Small Business Owners Need to Understand Where to Find the Best Loan
There are several options available to small business owners who are seeking financing. Traditional sources, like banks or credit unions, can provide quality, low-rate financing to those borrowers who have excellent credit, significant business assets, and a history of on-time payments. These loans may or may not be guaranteed by the SBA, and typically provide low interest rates.
Other options include asset-based repayment loans, where a lender provides a loan based on the potential or future earnings of the business. These loans can provide low- to medium-level interest rates, but provide the distinct advantage of being able to tailor the payment amounts in direct proportion to the income level of the business. Imagine that your personal auto loan payment dropped to low levels during the holidays when you don’t have as much money. That is the compelling feature of these types of loans.

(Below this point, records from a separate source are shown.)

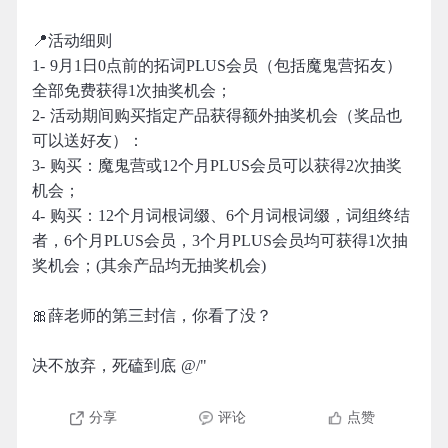
📍活动细则
1- 9月1日0点前的拓词PLUS会员（包括魔鬼营拓友）
全部免费获得1次抽奖机会；
2- 活动期间购买指定产品获得额外抽奖机会（奖品也
可以送好友）：
3- 购买：魔鬼营或12个月PLUS会员可以获得2次抽奖
机会；
4- 购买：12个月词根词缀、6个月词根词缀，词组终结
者，6个月PLUS会员，3个月PLUS会员均可获得1次抽
奖机会；(其余产品均无抽奖机会)
🎀薛老师的第三封信，你看了没？
决不放弃，死磕到底 @/"
分享
评论
点赞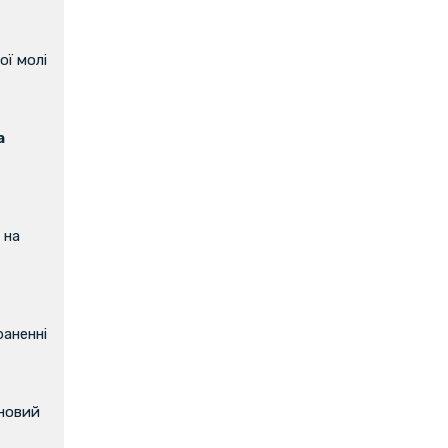
ої молі
а
 на
аненні
 новий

The last resource for small business financing is usually not a safe bet – the payday or short-term lender. These loans are typically borrowed against a business owner’s personal credit and have interest rates that are extremely high. With repayment terms as low as 14 days, these loans typically do not provide the flexibility the borrower needs.

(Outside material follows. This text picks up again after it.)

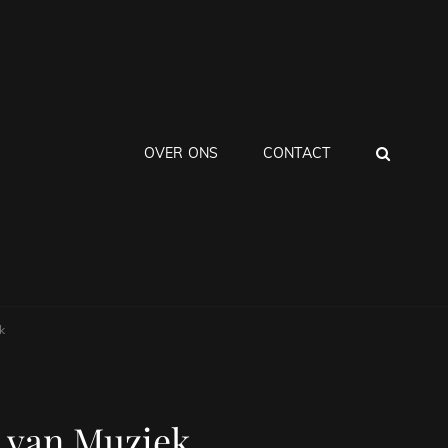
ZOEK
OVER ONS
CONTACT
k
d van Muziek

Interest Rate Isn’t Everything – Finding the Right Loan Is
For those who have attempted to secure a small business loan through traditional means, the process can be exhausting. Low interest rates are great, but if those loans are so difficult to qualify for, what is the point? In the end, a borrower has to find the loan that is the right fit for his or her business. This means a loan application process that is simple, quick, and fair. This means underwriting guidelines that allow those with stable businesses and solid business plans to secure the financing they need to make their businesses even better. This means quick funding to ensure these businesses can solve their short- to medium-term cash flow issues quickly. Interest rate isn’t everything – but it is a consideration to make when weighing the various loan options.
Think about the interest rate scenario in real world terms, though. You have payroll to make and you can secure a quick online small business loan with a moderate interest rate and keep your team happy. Or, you wait two months to complete the lower interest rate SBA loan through a bank, in which time your employees have left and your business is failing. Rate isn’t everything, timing is.
Quick Isn’t Always Better, But Slow is a Killer in Business
Traditional lenders take a long time to approve a loan – and they don’t approve as many as most would like. Payday lenders practically throw money at you, mainly due to the fact that they are making so much money off of you in such a short amount of time. Online business loan providers offer the best of both worlds – manageable interest rates, quick turnaround time and high approval rates. Slow movement is a killer to businesses who need to shore up their cash flow – don’t wait for the lowest rate while your business is failing.